Sadece anne ve babasıyla yaşayan çocuklar da öyle çoğladı ki korkarım yakın bir gelecekte acımasız çocuklar birbirleriyle şöyle dalga geçecekler: ' Oo, şuna bakıın, evde hem annesi hem de babasıyla yaşıyor ! Yuuh, muhallebi çocuğu!'
Reklamın iyisi kötüsü olur mu?
Habertürk'ten Oben Budak, 'Bir çocuk sevdim' dizisi aracılığıyla yaşlı erkeklerdeki genç kız tutkusunun, ya da diğer adıyla lolitacılığın legalleştirilmesini eleştirmiş. Diziyi henüz izlemediysem de eleştirisi haklı görünüyor. Öte yandan bir reklamı da aynı şekilde eleştirmiş ki o reklamı ben de izledim, tüylerim diken diken oldu.
Bir giyim firması, çocuk giyiminin pahalılığından dem vurarak zekice bir kelime oyunuyla (Hem de Arena programının meşhur sesi Cahit Şaher'i kullanarak) 'Çocuk İstismarı'na son!' sloganını kullanarak dikkat çekmeyi başarıyor. Birader, bu sloganla çocuklardan kötü anlamda faydalanan sen olmuyor musun yani?

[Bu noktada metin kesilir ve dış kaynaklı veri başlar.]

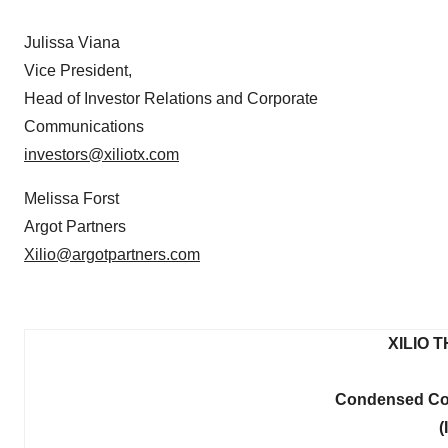
Julissa Viana
Vice President,
Head of Investor Relations and Corporate
Communications
investors@xiliotx.com
Melissa Forst
Argot Partners
Xilio@argotpartners.com
XILIO 
Condensed Con
(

Ben de hiç sevmedim bu reklamı... Cık cık cık!
***
Mehmet Ali Alabora'nın rol aldığı bir bankanın yeni biokimlik temalı reklam filmi çok zekice kotarılmış. Hem şaşırtıyor, hem güldürüyor. Ancak pek çok başarılı reklam filminde olduğu gibi cinsel göndermeleri de yok değil, bu sloganın: 'Alayım O parmağı!' Kör gözüm parmağına güldüren, izleyende elektrik verilmiş etkisi uyandıran bu sloganı Mehmet Ali Alabora, diğer Mehmet Ali'den mi ( Erbil) almış diye merak ettim. Bu sorunun cevabı: Parrmaktan sonraaa!'
Ayrıntılar için lütfen tıklayın.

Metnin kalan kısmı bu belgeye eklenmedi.